The intent of MSP is to safeguard farmers from below-cost remuneration; hence when price declines below MSP, government agencies pitches in to purchase crops at MSP. However, in contrary to crops acquiring their price through open market, they are fixed by the government as MSP, negligently unaware about the practical problems of farmers. Ironically, the government also ignores the fact that its support to farmers through MSP could, in disguise, be triggering a constant ‘pushing down’ of actual crop price, otherwise achievable when freely traded.

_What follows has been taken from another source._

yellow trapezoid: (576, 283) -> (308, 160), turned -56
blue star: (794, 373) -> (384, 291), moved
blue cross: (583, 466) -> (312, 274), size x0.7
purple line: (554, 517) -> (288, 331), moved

This aside, farm loans are more of a psychological burden to farmers than financial. Farmers committing suicides due to inability to repay loans as low as INR 1 lac shows the government’s straightforward wilful mismanagement. Government’s idiocy is amplified when it hikes the MSP for paddy 29 times since 1970, but government employee salary 120-150 times. In fact, when farmers fulfil food produce quota for the country, it saves direct food imports, reducing government expenditure. They must, on the contrary, be adequately compensated.

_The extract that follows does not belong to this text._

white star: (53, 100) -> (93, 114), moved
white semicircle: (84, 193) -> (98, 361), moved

It is a fact that though corporate and rural debt are large in value, they cannot be equated at this juncture. The sectors suffer from different problems, and they need unique solutions. An inclusive, ethical, sector-specific attention and treatment is immediately necessary, for if the agriculture sector continues to be ignored, as the main revenue generating sector, there is high probability that it will fall prey to complete eradication. Excess food imports and erosion of government revenue would be the results.

Farm profits in India are effected by several supply chain dynamics. Unevenly distributed and minimum beneficiaries of crop insurances (Pradhan Mantri Fasal Bima Yojana), the extraordinarily high number of illegal commission agents, and the hierarchy of cartels before the agricultural produce reaches consumers, lack of subsidies for underperforming crops, and lack of farmer education, when policing financial inclusion.

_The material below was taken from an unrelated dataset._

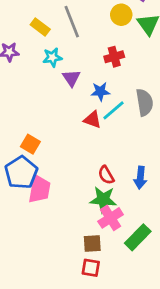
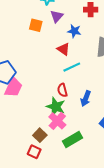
cyan line: (113, 110) -> (72, 67), moved
orange square: (30, 144) -> (36, 25), moved, turned -32
pink cross: (111, 218) -> (57, 121), turned -30
brown square: (92, 244) -> (40, 135), turned 32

Solutions lie within the system. ‘Farm loan waivers’ cannot be the solution in an economy like India, where agricultural production must drastically increase every quarter, with the growing population and family dependents in a rural (or urban) household. Instead, there is a need to educate farmers and agriculturists to save and invest their income, in order to live in peace. This, apart from government initiatives to regulate MSP, so that farmers can sell crops at reasonable prices, to reap a profit. Alternatively, free market access to commodities and trade, along with education would raise farming standards too.

The government must realise the embryonic nature of agriculture as the foremost of essential sectors, and prioritize it beyond measure. MSP, currently, is part of a horror story that has neither helped to alleviate farmers nor regulate commodity prices.